Hará un par de semanas que desempolvé varios escritos iniciales. Simple curiosidad, sin ningún otro propósito que me impulsara a ello. Cosas que empecé a pergeñar hace más de diez años y que, en su mayoría, quedaron olvidadas en una carpeta del disco duro de mi ordenador. Y entiendes el porqué. Ante mis ojos desfilaron una historia que aparqué en el folio veintitrés, otra que a duras penas pasó de los dos capítulos, una tercera con menos visos de ser concluida que el viaje inaugural del Titanic, etcétera. Folios y folios marcados por el sello de la falta de experiencia. Así lo achaqué en su momento antes de abandonar esos caminos sin saber si habría o no un hasta luego. Pasado el tiempo, con el pelo algo más encanecido y un poco -no mucho- más de experiencia corroboras esa gran verdad que en boca de ciertos escritores consagrados suena a dogma: las historias te eligen a ti y no al revés.
Porque cada historia tiene su momento, y es verdad. Son ellas, y no tú, las que calibran si estás o no preparado para afrontarlas, si dispones de los conocimientos, dominas las técnicas y sabes cómo y de qué manera puedes sacar el mejor partido de cada una. Una de las que he mencionado anteriormente, la que cercené en la página 23, huele a falta de cuajo que apesta. Bonita historia, desde luego, pero no para escribirla con la edad que la comencé. Aún peor, al menos harán falta diez años más para retomarla con seriedad y sacar todo su jugo. Cuando la experiencia vital haya blanqueado lo suficiente mis canas como para saberlo. Y otro tanto ocurre con la que tengo entre manos en la actualidad. Fue ella la que me eligió a sabiendas de que había otros temas sobre la mesa. Todos quedaron eclipsados ante aquella, sin rechistar, ¿qué podían hacer? Imposible resistirse a su influjo, esa voz dulce y sensual cual sirena que clama tu presencia; era el momento, su momento. Ni antes ni después.

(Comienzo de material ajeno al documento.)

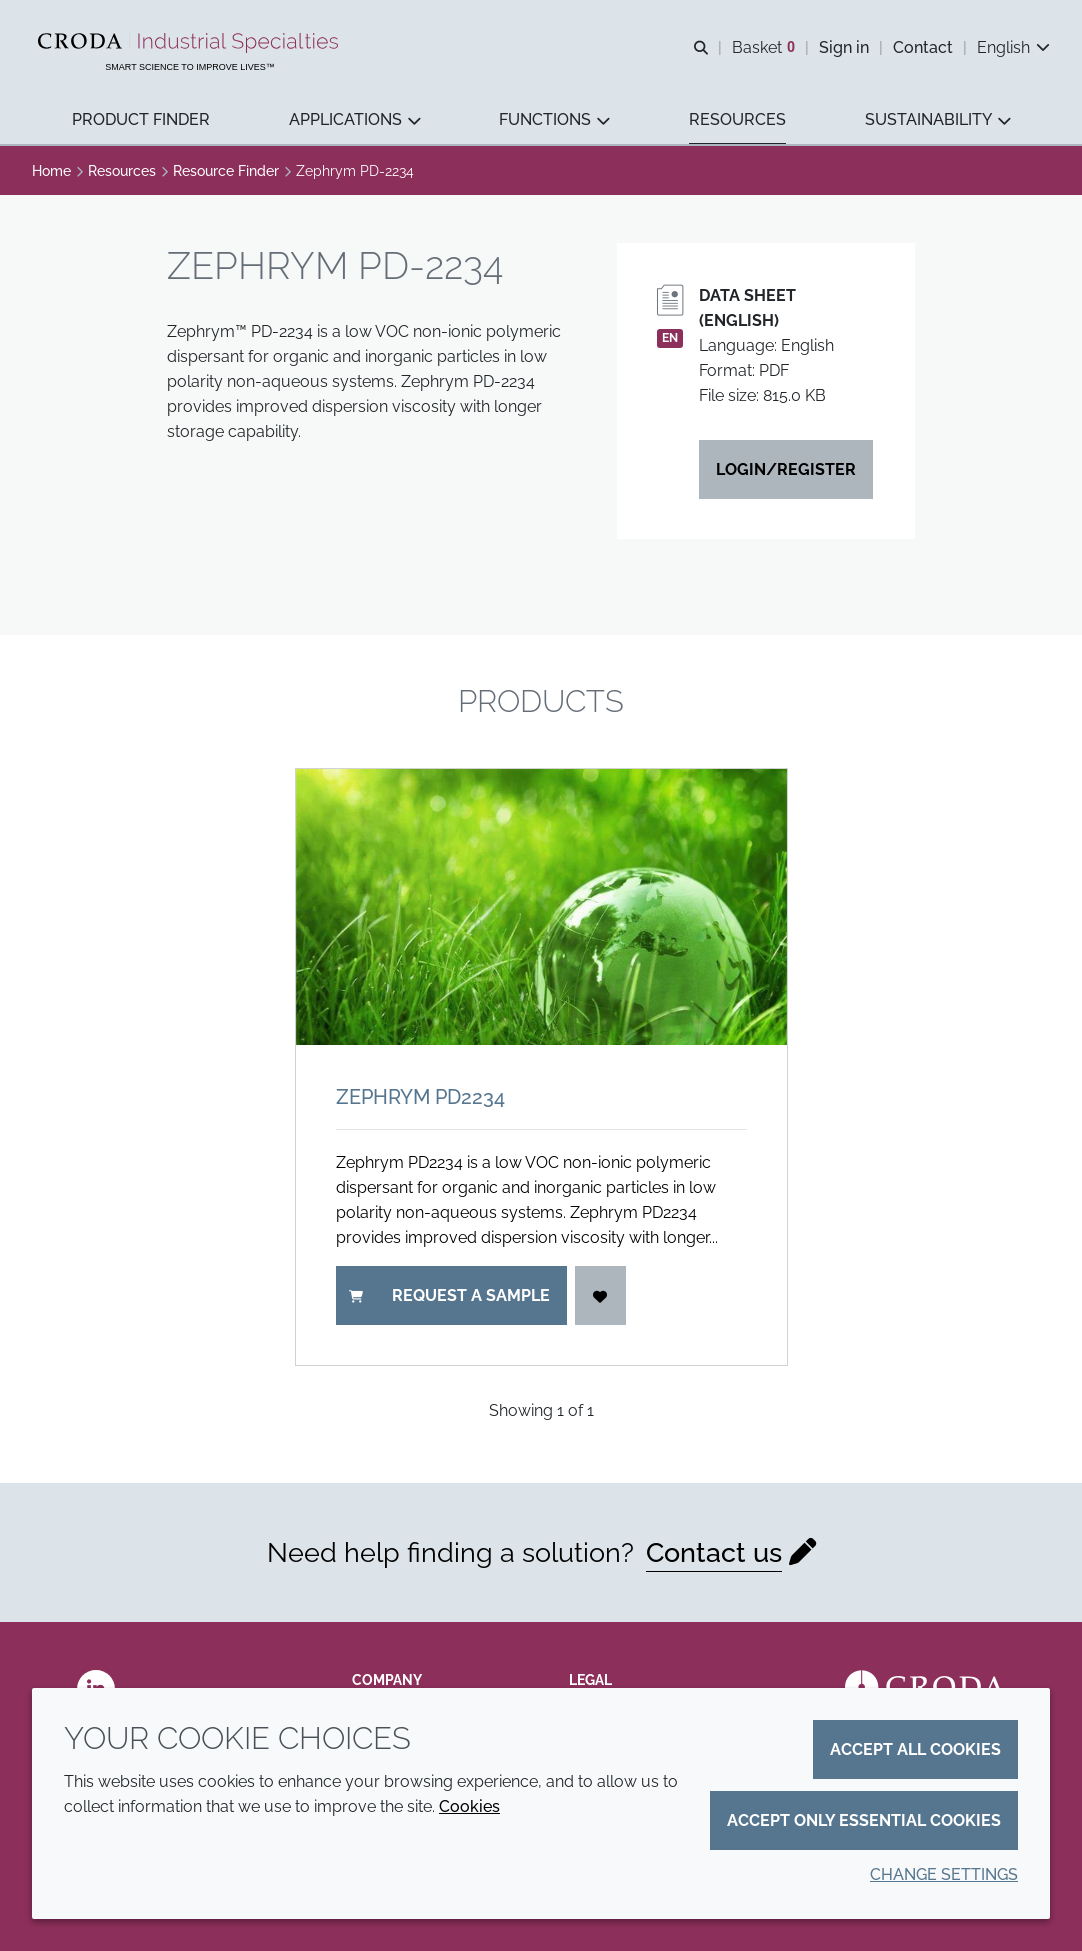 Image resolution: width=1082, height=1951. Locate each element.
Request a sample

Entonces te das cuenta de que todo tu bagaje, lecturas, aprendizaje y técnica no valen para nada si la historia dice que no. Como esas damas de altura, electrizantes, bellas y crueles, que te conocen mejor que tu propia madre y que con un chasquido de dedos te subyugan de tal manera que no puedes escapar a su influjo. Esas historias. Demasiado inteligentes como para desperdiciar su tiempo, el que ellas mismas imponen. Sabiendo que tú no eres más que un peón en su tablero cuyo final de partida ya tienen dominado, y al que únicamente llegarás después de cruzar determinadas puertas, tras atravesar distintos senderos impregnados de sus pistas. Sólo entonces, tras duro batallar, comprobarás que ha merecido la pena. Que la historia tenía razón. Que has disfrutado con ella como nunca hasta ese momento, mecido en sus brazos o ahogado en su néctar de letras como la más dulce de las ambrosías. Y fin. Hasta que pase la próxima. ¿Cuándo? Ella te lo dirá, y te desvivirás por hacerle caso. Ladinas, muy ladinas. Esas historias. Porque son ellas las que te eligen y no al revés.